A California wealth tax would do major harm

Last week, a few ultra-progressive legislators and a radical public employee labor organization proposed a new wealth tax which they claim would raise approximately $22 billion a year annually.

Although the tax would be imposed only on the super wealthy, its downstream consequences would be felt by all Californians no matter their income or bank balance.

Here’s what normal people should know about this proposal.

First, it would indeed be a tax on the wealth of some of the richest Californians.
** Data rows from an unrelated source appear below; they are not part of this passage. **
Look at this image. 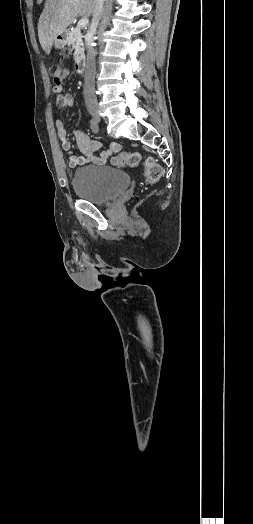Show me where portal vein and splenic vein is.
Listing matches in <instances>:
<instances>
[{
  "label": "portal vein and splenic vein",
  "mask_w": 253,
  "mask_h": 524,
  "mask_svg": "<svg viewBox=\"0 0 253 524\" xmlns=\"http://www.w3.org/2000/svg\"><path fill=\"white\" fill-rule=\"evenodd\" d=\"M88 24V18L87 17H83L79 20L78 24H77V27H85L86 25Z\"/></svg>",
  "instance_id": "18ae733b"
}]
</instances>
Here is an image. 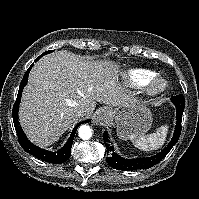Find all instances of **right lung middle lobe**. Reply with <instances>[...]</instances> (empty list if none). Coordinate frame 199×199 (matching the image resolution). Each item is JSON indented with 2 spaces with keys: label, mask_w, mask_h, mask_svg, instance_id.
<instances>
[{
  "label": "right lung middle lobe",
  "mask_w": 199,
  "mask_h": 199,
  "mask_svg": "<svg viewBox=\"0 0 199 199\" xmlns=\"http://www.w3.org/2000/svg\"><path fill=\"white\" fill-rule=\"evenodd\" d=\"M50 52H53V50L44 52V53L42 54V56L45 55V54H48V53H50Z\"/></svg>",
  "instance_id": "dd1d6c3e"
}]
</instances>
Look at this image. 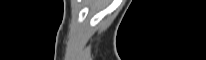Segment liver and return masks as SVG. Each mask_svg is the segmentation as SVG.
<instances>
[{"label": "liver", "mask_w": 206, "mask_h": 60, "mask_svg": "<svg viewBox=\"0 0 206 60\" xmlns=\"http://www.w3.org/2000/svg\"><path fill=\"white\" fill-rule=\"evenodd\" d=\"M103 4H105V2L102 1V0H92V1H90L91 8H98V7L102 6Z\"/></svg>", "instance_id": "1"}]
</instances>
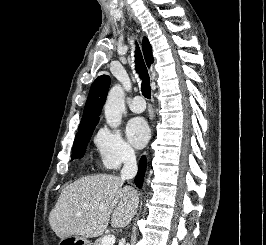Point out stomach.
I'll use <instances>...</instances> for the list:
<instances>
[{
  "label": "stomach",
  "mask_w": 266,
  "mask_h": 245,
  "mask_svg": "<svg viewBox=\"0 0 266 245\" xmlns=\"http://www.w3.org/2000/svg\"><path fill=\"white\" fill-rule=\"evenodd\" d=\"M63 242H74L76 245H90L86 237H63Z\"/></svg>",
  "instance_id": "1"
}]
</instances>
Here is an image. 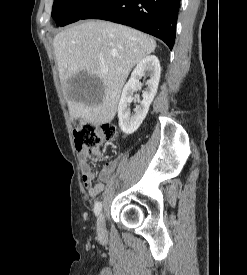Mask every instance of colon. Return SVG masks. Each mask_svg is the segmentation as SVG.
Masks as SVG:
<instances>
[{
  "label": "colon",
  "instance_id": "5ec220e1",
  "mask_svg": "<svg viewBox=\"0 0 247 275\" xmlns=\"http://www.w3.org/2000/svg\"><path fill=\"white\" fill-rule=\"evenodd\" d=\"M116 137L117 129L112 124L83 123L74 130L76 148L86 152L92 160L100 157L98 149L103 141H113Z\"/></svg>",
  "mask_w": 247,
  "mask_h": 275
}]
</instances>
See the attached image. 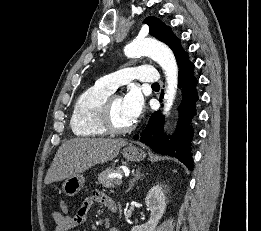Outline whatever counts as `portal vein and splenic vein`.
Masks as SVG:
<instances>
[{
  "mask_svg": "<svg viewBox=\"0 0 261 231\" xmlns=\"http://www.w3.org/2000/svg\"><path fill=\"white\" fill-rule=\"evenodd\" d=\"M117 176V180H116V184L117 185H120L122 183L121 179H122V176L120 174L116 175ZM109 177H111V175H109Z\"/></svg>",
  "mask_w": 261,
  "mask_h": 231,
  "instance_id": "obj_1",
  "label": "portal vein and splenic vein"
}]
</instances>
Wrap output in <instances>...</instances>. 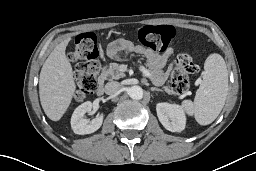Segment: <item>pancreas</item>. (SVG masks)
I'll return each mask as SVG.
<instances>
[{"mask_svg": "<svg viewBox=\"0 0 256 171\" xmlns=\"http://www.w3.org/2000/svg\"><path fill=\"white\" fill-rule=\"evenodd\" d=\"M163 75L164 73L161 70L152 71V77L153 76L162 77ZM123 77H125V74L119 70L118 63H111L110 66L101 73V78L106 80H113V79L118 80ZM163 89L168 94H176V92L169 86H164Z\"/></svg>", "mask_w": 256, "mask_h": 171, "instance_id": "pancreas-1", "label": "pancreas"}]
</instances>
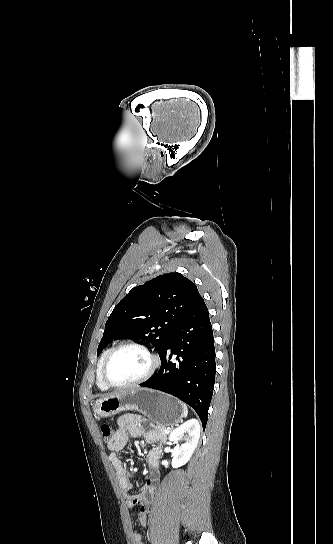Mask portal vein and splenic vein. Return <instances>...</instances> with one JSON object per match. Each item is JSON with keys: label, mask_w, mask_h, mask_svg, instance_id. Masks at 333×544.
Returning <instances> with one entry per match:
<instances>
[{"label": "portal vein and splenic vein", "mask_w": 333, "mask_h": 544, "mask_svg": "<svg viewBox=\"0 0 333 544\" xmlns=\"http://www.w3.org/2000/svg\"><path fill=\"white\" fill-rule=\"evenodd\" d=\"M168 432H169V430H168V429H167V430H165V433H168Z\"/></svg>", "instance_id": "1"}]
</instances>
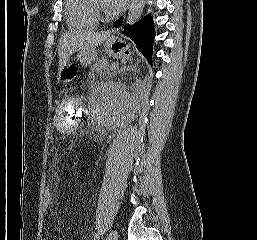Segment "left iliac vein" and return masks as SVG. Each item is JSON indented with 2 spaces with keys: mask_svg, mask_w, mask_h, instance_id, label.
<instances>
[{
  "mask_svg": "<svg viewBox=\"0 0 257 240\" xmlns=\"http://www.w3.org/2000/svg\"><path fill=\"white\" fill-rule=\"evenodd\" d=\"M118 232L117 230H112L107 237L105 238V240H118Z\"/></svg>",
  "mask_w": 257,
  "mask_h": 240,
  "instance_id": "1",
  "label": "left iliac vein"
}]
</instances>
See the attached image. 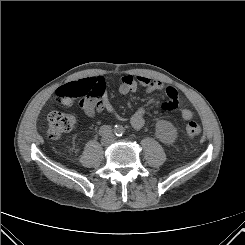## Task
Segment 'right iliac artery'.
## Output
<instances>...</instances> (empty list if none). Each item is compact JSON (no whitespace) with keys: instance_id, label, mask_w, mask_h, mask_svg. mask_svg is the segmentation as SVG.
<instances>
[{"instance_id":"82829eb1","label":"right iliac artery","mask_w":245,"mask_h":245,"mask_svg":"<svg viewBox=\"0 0 245 245\" xmlns=\"http://www.w3.org/2000/svg\"><path fill=\"white\" fill-rule=\"evenodd\" d=\"M112 128H111V126H109V125H103V126H101L100 127V129H99V134L101 135V136H109V135H111L112 134Z\"/></svg>"}]
</instances>
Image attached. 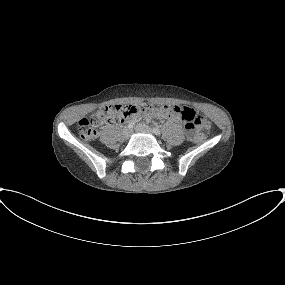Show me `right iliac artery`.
Returning a JSON list of instances; mask_svg holds the SVG:
<instances>
[{"instance_id":"1","label":"right iliac artery","mask_w":285,"mask_h":285,"mask_svg":"<svg viewBox=\"0 0 285 285\" xmlns=\"http://www.w3.org/2000/svg\"><path fill=\"white\" fill-rule=\"evenodd\" d=\"M134 125H135L134 122H130V123L127 125V127H128L129 129H132V128L134 127Z\"/></svg>"}]
</instances>
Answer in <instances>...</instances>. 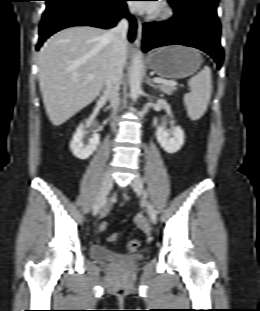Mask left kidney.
I'll return each mask as SVG.
<instances>
[{"mask_svg": "<svg viewBox=\"0 0 260 311\" xmlns=\"http://www.w3.org/2000/svg\"><path fill=\"white\" fill-rule=\"evenodd\" d=\"M156 135L161 147L170 154L180 150L184 144L185 135L179 126L172 131L165 130L162 126H159Z\"/></svg>", "mask_w": 260, "mask_h": 311, "instance_id": "obj_1", "label": "left kidney"}]
</instances>
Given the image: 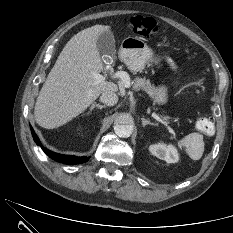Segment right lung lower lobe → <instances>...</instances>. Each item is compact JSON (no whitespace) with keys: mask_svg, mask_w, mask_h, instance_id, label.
Wrapping results in <instances>:
<instances>
[{"mask_svg":"<svg viewBox=\"0 0 233 233\" xmlns=\"http://www.w3.org/2000/svg\"><path fill=\"white\" fill-rule=\"evenodd\" d=\"M31 128L32 136L35 141V143L42 148V150L53 160L65 164H79V163H84L87 162L89 158L87 157H77L73 155H63V154H58L53 151L48 150L47 148L43 147L41 142L39 141V138L35 134L34 130Z\"/></svg>","mask_w":233,"mask_h":233,"instance_id":"obj_1","label":"right lung lower lobe"}]
</instances>
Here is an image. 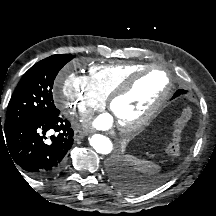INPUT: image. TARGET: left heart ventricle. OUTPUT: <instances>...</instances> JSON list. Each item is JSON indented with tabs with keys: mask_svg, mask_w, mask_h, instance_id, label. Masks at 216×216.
Returning a JSON list of instances; mask_svg holds the SVG:
<instances>
[{
	"mask_svg": "<svg viewBox=\"0 0 216 216\" xmlns=\"http://www.w3.org/2000/svg\"><path fill=\"white\" fill-rule=\"evenodd\" d=\"M167 86L166 76L158 71L140 79L133 90L114 102L111 113L117 123H129L143 116Z\"/></svg>",
	"mask_w": 216,
	"mask_h": 216,
	"instance_id": "b2bd125f",
	"label": "left heart ventricle"
}]
</instances>
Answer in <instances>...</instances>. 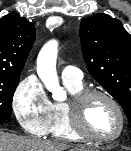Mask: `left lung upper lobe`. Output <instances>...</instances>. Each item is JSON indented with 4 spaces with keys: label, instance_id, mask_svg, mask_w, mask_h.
Returning a JSON list of instances; mask_svg holds the SVG:
<instances>
[{
    "label": "left lung upper lobe",
    "instance_id": "obj_1",
    "mask_svg": "<svg viewBox=\"0 0 131 151\" xmlns=\"http://www.w3.org/2000/svg\"><path fill=\"white\" fill-rule=\"evenodd\" d=\"M89 73L120 103L131 123V36L122 23L100 13L80 23Z\"/></svg>",
    "mask_w": 131,
    "mask_h": 151
}]
</instances>
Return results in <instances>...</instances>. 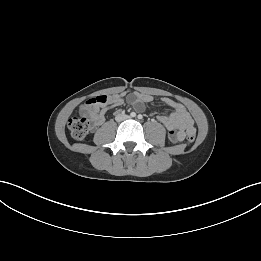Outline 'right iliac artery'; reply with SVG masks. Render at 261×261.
<instances>
[{
    "instance_id": "1",
    "label": "right iliac artery",
    "mask_w": 261,
    "mask_h": 261,
    "mask_svg": "<svg viewBox=\"0 0 261 261\" xmlns=\"http://www.w3.org/2000/svg\"><path fill=\"white\" fill-rule=\"evenodd\" d=\"M130 116H131V117H135V116H136V113H135V112H131V113H130Z\"/></svg>"
}]
</instances>
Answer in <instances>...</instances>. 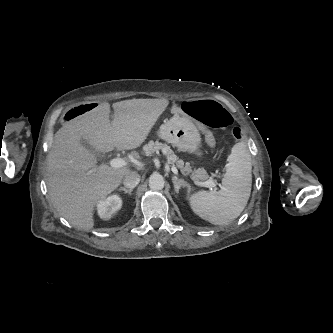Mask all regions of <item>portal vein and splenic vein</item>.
<instances>
[{"label":"portal vein and splenic vein","mask_w":333,"mask_h":333,"mask_svg":"<svg viewBox=\"0 0 333 333\" xmlns=\"http://www.w3.org/2000/svg\"><path fill=\"white\" fill-rule=\"evenodd\" d=\"M127 165V161L122 159V158H114L110 161V166L113 168H121ZM172 172L174 174H178V170L176 169L175 166H172L171 168ZM195 185L197 186H212L214 187L215 182H211V181H205V182H195Z\"/></svg>","instance_id":"obj_1"}]
</instances>
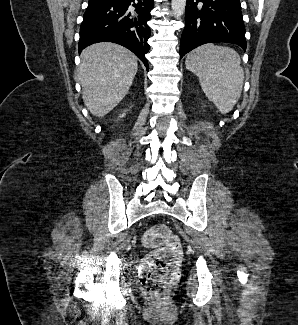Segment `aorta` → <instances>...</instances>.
<instances>
[{"instance_id":"aorta-1","label":"aorta","mask_w":298,"mask_h":325,"mask_svg":"<svg viewBox=\"0 0 298 325\" xmlns=\"http://www.w3.org/2000/svg\"><path fill=\"white\" fill-rule=\"evenodd\" d=\"M171 6L175 18H180L185 12L186 0H171Z\"/></svg>"}]
</instances>
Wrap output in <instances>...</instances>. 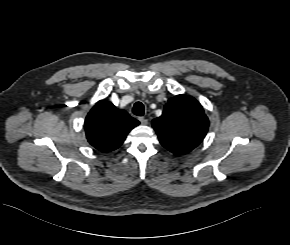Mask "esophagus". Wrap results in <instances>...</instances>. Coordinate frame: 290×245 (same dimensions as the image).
<instances>
[{
	"instance_id": "1",
	"label": "esophagus",
	"mask_w": 290,
	"mask_h": 245,
	"mask_svg": "<svg viewBox=\"0 0 290 245\" xmlns=\"http://www.w3.org/2000/svg\"><path fill=\"white\" fill-rule=\"evenodd\" d=\"M139 121L141 122V124L143 125H147L148 124V120L144 117H139Z\"/></svg>"
}]
</instances>
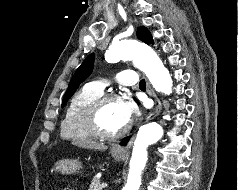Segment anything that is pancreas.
Instances as JSON below:
<instances>
[{"instance_id":"pancreas-1","label":"pancreas","mask_w":238,"mask_h":190,"mask_svg":"<svg viewBox=\"0 0 238 190\" xmlns=\"http://www.w3.org/2000/svg\"><path fill=\"white\" fill-rule=\"evenodd\" d=\"M101 185L102 184H101L100 179L97 177H94L90 184L89 190H102Z\"/></svg>"}]
</instances>
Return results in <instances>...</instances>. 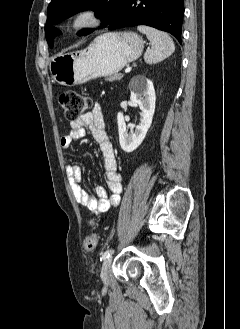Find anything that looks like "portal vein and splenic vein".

According to the proponents, the tax would be equal to 1% of a person’s “household wealth” if that person had wealth of $50 million or more. It would also grab 1.5% of wealth over $1 billion. According to the proponents, there are only 169 billionaires in California. Therefore, they argue, the vast majority of Californians would not feel the sting.

The tax hike proposal was introduced last week by Alex Lee, California’s youngest member of the Assembly. Lee is 25 years old and still lives with his mother in the San Francisco Bay area. The so-called “California Tax on Extreme Wealth” is also sponsored by California Federation of Teachers who, in addition to refusing to let its members go back to the classrooms, has never met a tax it didn’t like.

There are so many problems with this measure, it’s hard to know where to begin.

First, even for those who cry “eat the rich” the question is why do we want our state taxes to go even higher?

California already has the highest income tax rate in America, the highest state sales tax rate in America and the highest gas tax in America. And despite claims that Proposition 13 has resulted in low property taxes, that just isn’t true. California ranks 17th out of 50 states in per capita property tax collections.

Second, California doesn’t need the revenue. Tax revenue is more than $10 billion above projections and we already have a $22 billion surplus, even during COVID. Moreover, compared to fiscal 2019-20, revenues are $34 billion higher than in the months before the pandemic. Add to that the $100 billion collected from the federal recovery packages, with another $150 billion on the way. Given that California is awash in revenue, most citizens would rightfully question the need for a new multi-billion-dollar tax hike.

Third, there is a real problem with trying to implement a wealth tax.

A wealth tax differs from income or sales taxes because it taxes assets regardless of whether they are sold, traded or earn a dividend. Unlike general income or capital gains, the determination of wealth is reliant on the market value of assets, which often cannot be valued until they are sold or at least appraised.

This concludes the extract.